:: PROMPT ::
Compute how many lines in the entries below include the string "bagte". Only the number is wanted.
━━ DATA
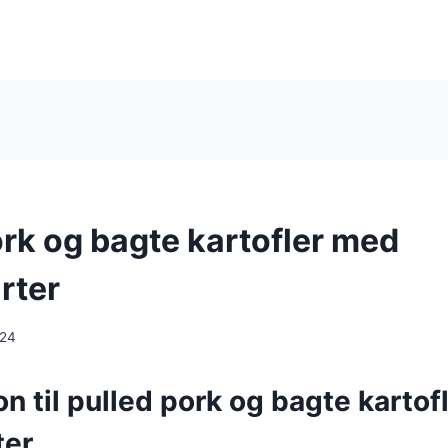
ork og bagte kartofler med
rter
024
on til pulled pork og bagte karto
ter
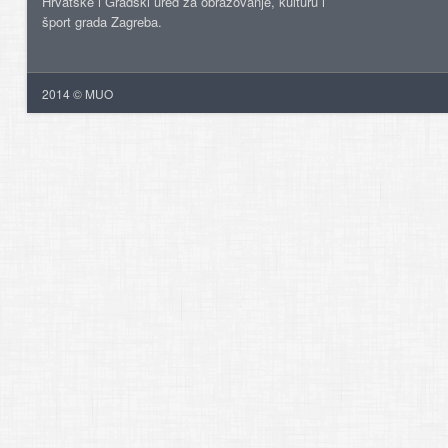
Hrvatske i Gradski ured za obrazovanje, kulturu i
šport grada Zagreba.
2014 © MUO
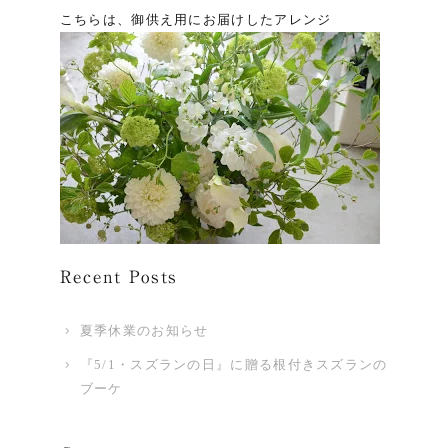
こちらは、御供え用にお届けしたアレンジ
Recent Posts
夏季休業のお知らせ
『5/1・スズランの日』に贈る根付きスズランの
ブーケ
━━━━
:: EXERCISE SOLUTION ::
2